And the Jews were once fringes in Europe--excluded, weird, different, segregated, scapegoated, given no voice, relegated to "unchristian" professions, beaten, robbed and driven out in pogroms, and ultimately slaughtered in death camps. That's what marginalization and fringe-ification leads to. I don't give a rats ass for "mainstream America." It doesn't exist. We're all fringes now--except for the CENTER (ahem...), rightwing 'christian' bigots, witch-burners, book-burners, haters of gays, brown immigrants, uppity women and ragheads. Them and the multi-billionaires. If you want to appeal to Mr. and Mrs. Mainstream, how about public hangings?

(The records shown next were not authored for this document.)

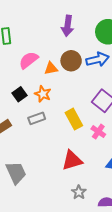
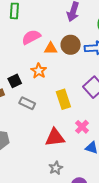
black square: (19, 94) -> (15, 81), moved
gray rectangle: (37, 118) -> (27, 103), moved, turned 35
pink cross: (98, 132) -> (82, 127), moved

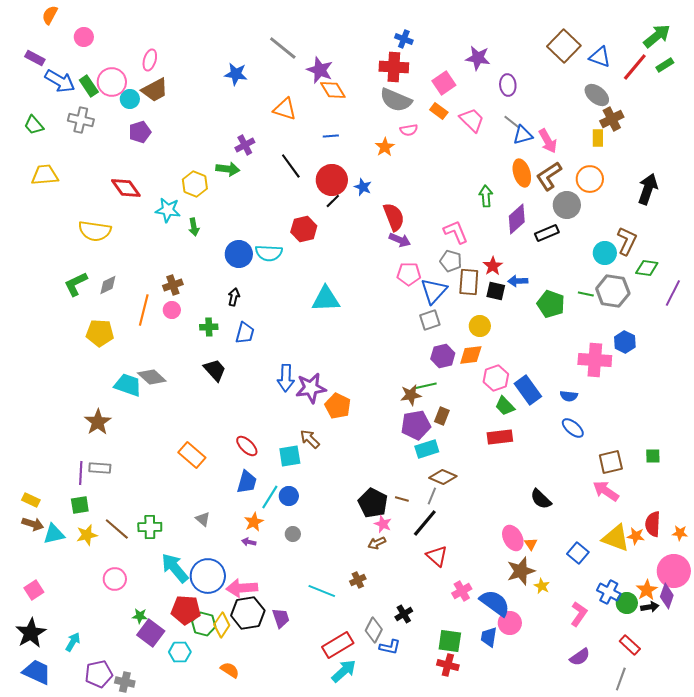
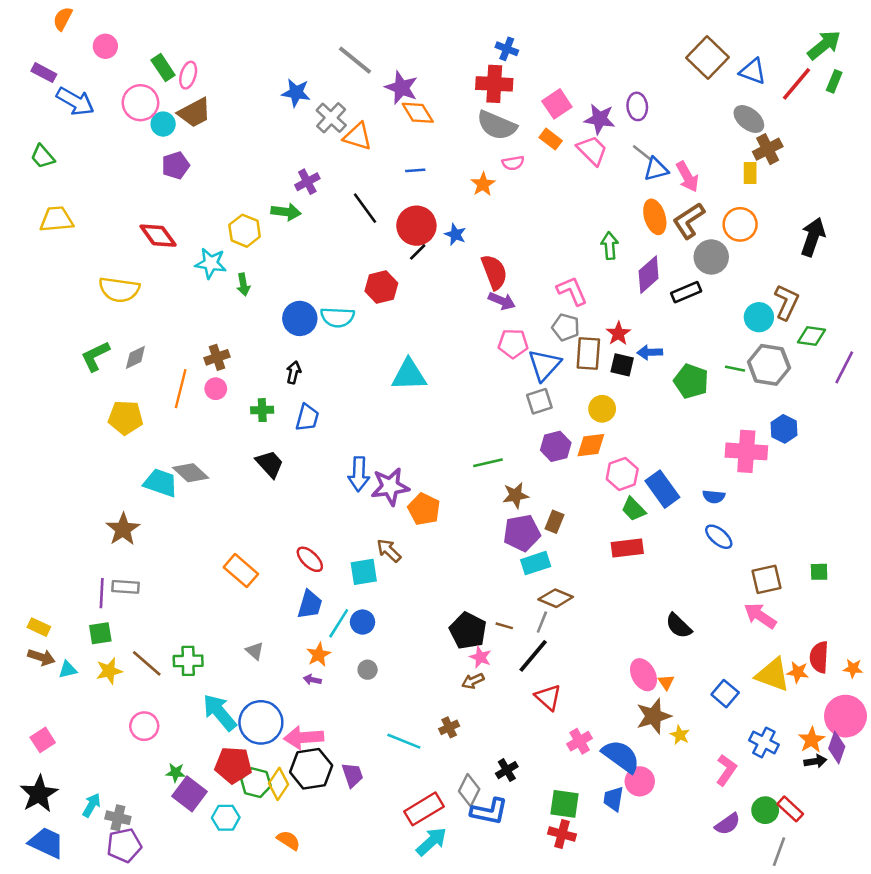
purple star: (478, 58) -> (600, 119), moved
green rectangle: (665, 65) -> (834, 81), turned -36
green rectangle: (89, 86) -> (163, 68), moved
gray cross: (81, 120) -> (331, 118), moved, turned 30
green line: (425, 386) -> (488, 463), moved
cyan triangle: (54, 534) -> (68, 670), size x0.7
green circle: (627, 603) -> (765, 810), moved
blue L-shape: (390, 647) -> (489, 811), size x1.4
gray cross: (125, 682) -> (118, 818), moved

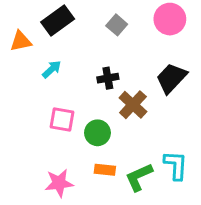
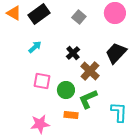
orange triangle: (21, 41) -> (14, 13), moved, turned 42
black cross: (108, 78) -> (73, 53), turned -32
green L-shape: (139, 177) -> (88, 99), moved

When the 20% of our population who have always been stupids, and the preachers who rob and manipulate them, are touted by multi-billionaires as the "mainstream," there is nothing the majority of sensible progressives can do to ameliorate them, or to influence public policy.

So I'm for a real Leftist policy: dismantling the bad actor global corporate predators and seizing their assets for the public good; 90% cut in the military budget, down to a real defensive posture (remove the temptation to fascists of wars of choice); amnesty for all non-violent offenders in the prison-industrial complex; decriminalization of all recreational drugs--and with the money gained from these, and from fair taxation, put our broken country back together again.

Fringe? Yup. But if we ever do restore our right to vote, things will likely be so bad by then, that a few, well thought out, fringe ideas might just start to look real good to most people, and they might just think, "Why the hell not?" (Remember--they called Social Security "communist"!)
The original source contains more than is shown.